公共図書館職務一覧表2000年版(案) 1 総括的業務

公共図書館職務一覧表2000年版(案) 1 総括的業務
      項目 解説・コメント
1.総括的業務       企画・人事・財務など、組織体の維持に関する事項のほか、運営計画の策定・PR・研修など図書館の制度や条件を整え推進する業務も含まれる。
  (1)図書館の理念・目的に関する事項      
      図書館の目的、運営理念の策定  
      総合運営計画(将来計画を含む)の企画・立案 ここは総論的なものを指す。

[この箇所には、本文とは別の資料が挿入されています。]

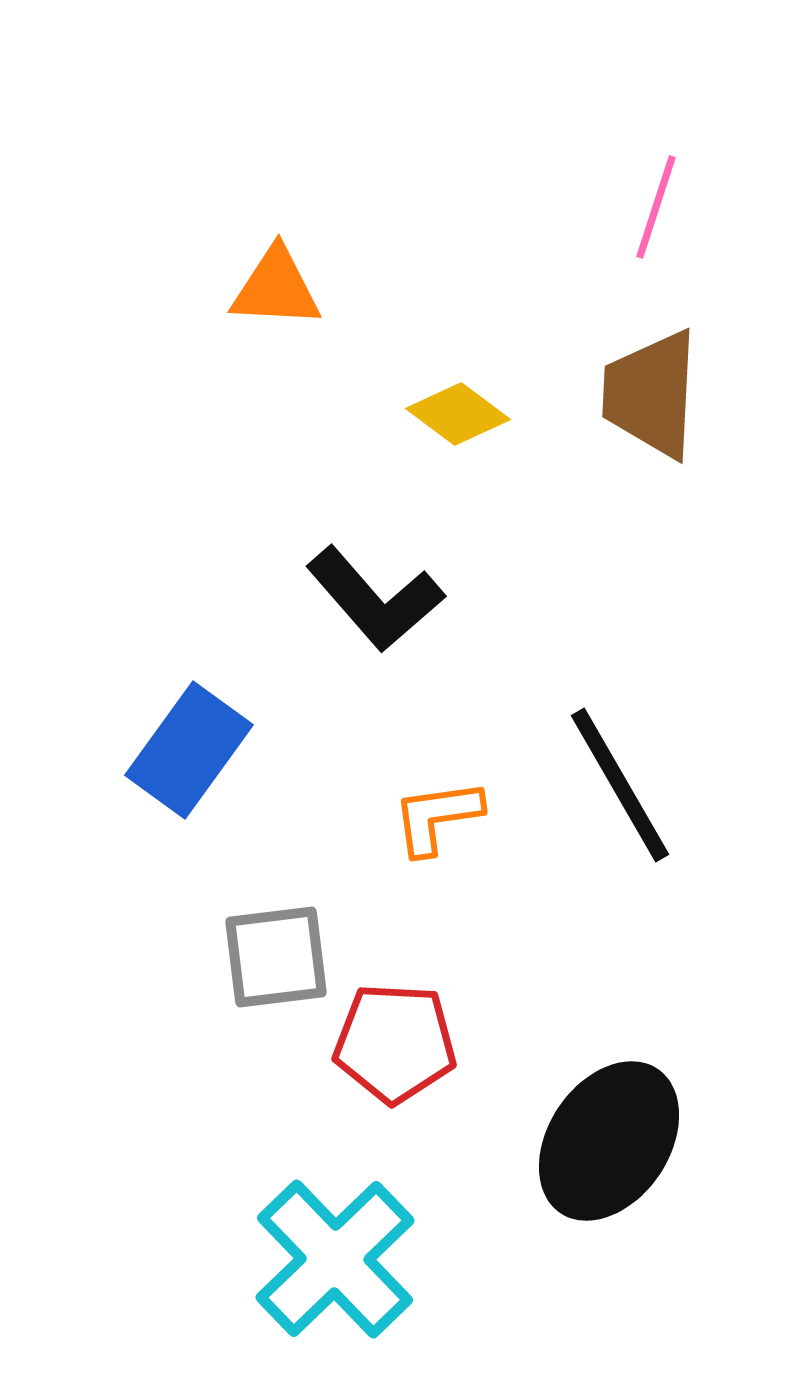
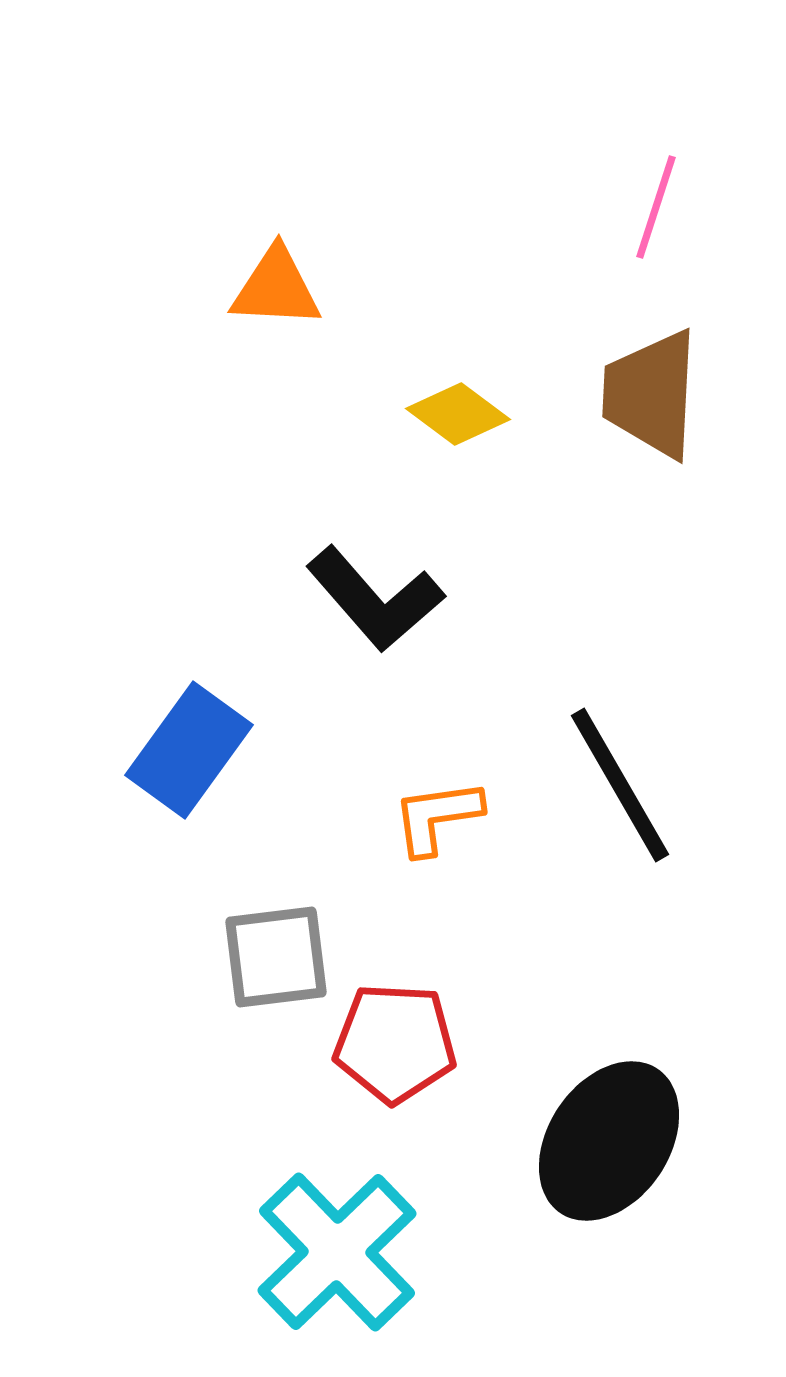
cyan cross: moved 2 px right, 7 px up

各論は各項目で扱う。
      サービスポイントの配置計画の立案 分館の他、図書館類似施設を含んだ図書館サービス網の計画立案。
      資料配送計画の立案  
      図書館の運営に関する情報収集と分析 世界や全国の図書館界の動き、論文等の収集・分析。
      他自治体・図書館等との連携・協力 地区協議会、地区館長会等。日本図書館協会も含む。

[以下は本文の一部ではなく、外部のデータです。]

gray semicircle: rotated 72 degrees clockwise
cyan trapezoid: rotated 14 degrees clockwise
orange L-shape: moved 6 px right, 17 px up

      統計の立案 蔵書・利用・職員・経費・施設等に関して、どのような統計が必要か、どのようにしたら取れるのか等を立案する作業。
      統計の分析・評価 統計の立案に基づき取られた統計を活用する業務。
      統計の作成(月報・季報・年報等) 統計作成の実務。アンケート方式のような統計については、その実務を指す。
         
  (2)法的整備に関する事項      
      条例・規則等の制定・改廃の検討  
      条例・規則等の成文化および改廃手続き  
         
  (3)議会・教育委員会・市長部局に関する事項      
      議会・教育委員会等との連絡・調整 日常的連絡等は〈専門的職務〉としない。

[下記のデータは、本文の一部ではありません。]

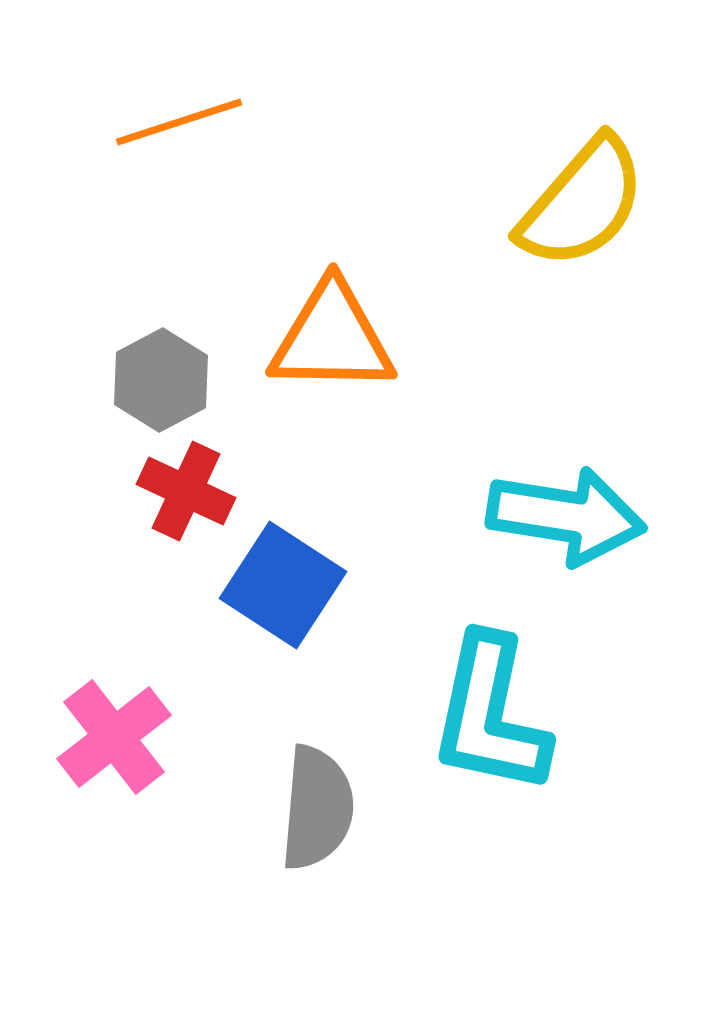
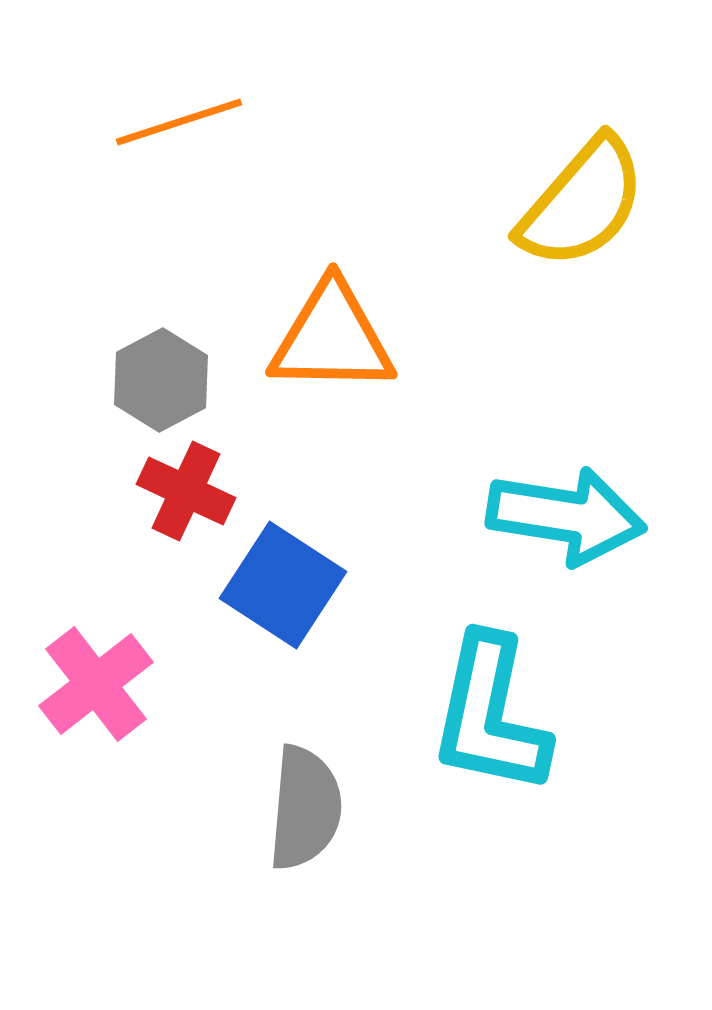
pink cross: moved 18 px left, 53 px up
gray semicircle: moved 12 px left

      議会の質問等への対応 専門的見地から意見を述べたり、資料を作成したりする業務。
      教育委員会事務局との調整 日常的連絡等は〈専門的職務〉としない。
         
      市長部局との調整 日常的連絡等は〈専門的職務〉としない。
      議会・教育委員会等との日常的な連絡・調整 事務的連絡、専門的知識を必要としない調整などを指す。
         
  (4)図書館協議会     図書館法第14条に基き設置される図書館長の諮問機関。
      協議事項の提案 専門的見地から、協議事項について意見を述べる業務。
      委員の選任 委員の選任に際し、図書館法第15条に基づき、専門的観点から意見を述べる業務。
      視察先の選定・研修内容への助言 専門的見地から、視察先の選定や協議会委員の研修について意見を述べる。
      協議会開催事務 資料作成、日程調整、会議招集、視察同行等。
      議事録の作成 行われた協議会の議事録を編集・作成する。
         
  (5)プロモーション活動      
      地方新聞・ミニコミ等のチェック 地域を知るための手段として。
      図書館のPR計画の策定 自館を効果的にPRする方法を計画する業務。
      行事の企画 講座、講演会、文学散歩、展示会、上映会、リサイクルフェア、図書館祭り等を企画する。
      記事の計画・執筆 自館作成資料のほか、新聞・ミニコミ等への執筆も含む。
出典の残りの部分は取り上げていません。